**What to work on**
Output exactly, please, the lines of the records below from the one containing "Has perdut la teva contrasenya ?" through the final line.

Saved entries:
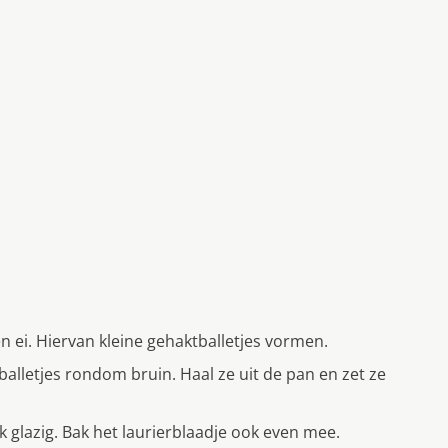
ei. Hiervan kleine gehaktballetjes vormen.
tballetjes rondom bruin. Haal ze uit de pan en zet ze
k glazig. Bak het laurierblaadje ook even mee.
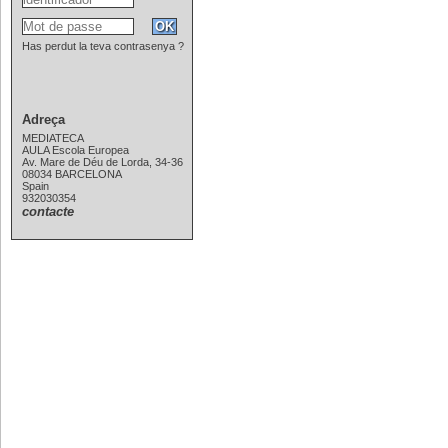
Has perdut la teva contrasenya ?
Adreça
MEDIATECA
AULA Escola Europea
Av. Mare de Déu de Lorda, 34-36
08034 BARCELONA
Spain
932030354
contacte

**Response**
Has perdut la teva contrasenya ?
Adreça
MEDIATECA
AULA Escola Europea
Av. Mare de Déu de Lorda, 34-36
08034 BARCELONA
Spain
932030354
contacte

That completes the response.